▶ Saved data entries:
Segment Open
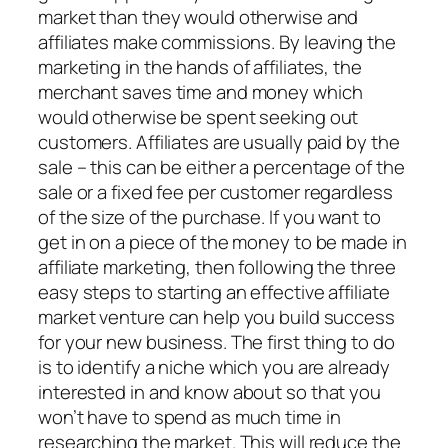
market than they would otherwise and
affiliates make commissions. By leaving the
marketing in the hands of affiliates, the
merchant saves time and money which
would otherwise be spent seeking out
customers. Affiliates are usually paid by the
sale – this can be either a percentage of the
sale or a fixed fee per customer regardless
of the size of the purchase. If you want to
get in on a piece of the money to be made in
affiliate marketing, then following the three
easy steps to starting an effective affiliate
market venture can help you build success
for your new business. The first thing to do
is to identify a niche which you are already
interested in and know about so that you
won’t have to spend as much time in
researching the market. This will reduce the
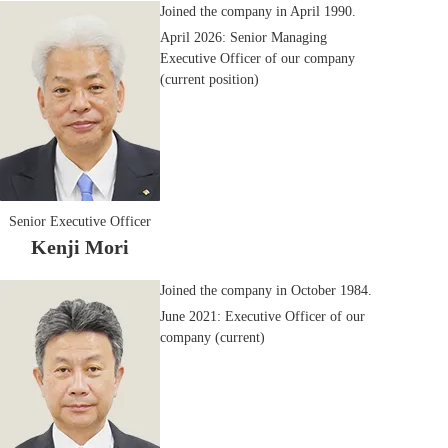
Joined the company in April 1990.
April 2026: Senior Managing
Executive Officer of our company
(current position)
Senior Executive Officer
Kenji Mori
Joined the company in October 1984.
June 2021: Executive Officer of our
company (current)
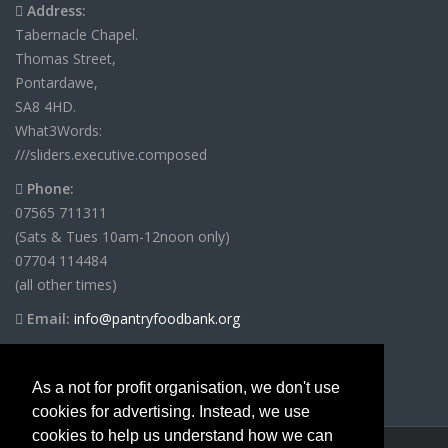
Address:
Tabernacle Chapel.
Thomas Street,
Pontardawe,
SA8 4HD.
What3Words:
///sliders.executive.composed
Phone:
07565 711311
(Sats & Tues 10am-12noon only)
07704 114484
(all other times)
Email:
info@pantryfoodbank.org
As a not for profit organisation, we don't use
cookies for advertising. Instead, we use
cookies to help us understand how we can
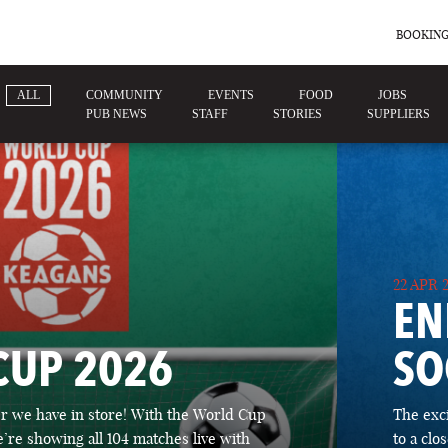
BOOKING
ALL
COMMUNITY
EVENTS
FOOD
JOBS
PUB NEWS
STAFF
STORIES
SUPPLIERS
22 APR 
EN
CUP 2026
SO
 we have in store! With the World Cup
The exc
’re showing all 104 matches live with
to a cl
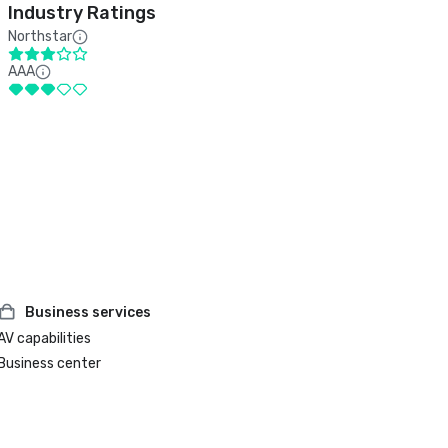
Industry Ratings
Northstar
AAA
Business services
AV capabilities
Business center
Segment Closed
▶ TASK REQUIREMENTS:
Where a line in the records above contains the word "cookies", copy that line.

▶ ANSWER SPACE:
cookies for advertising. Instead, we use
cookies to help us understand how we can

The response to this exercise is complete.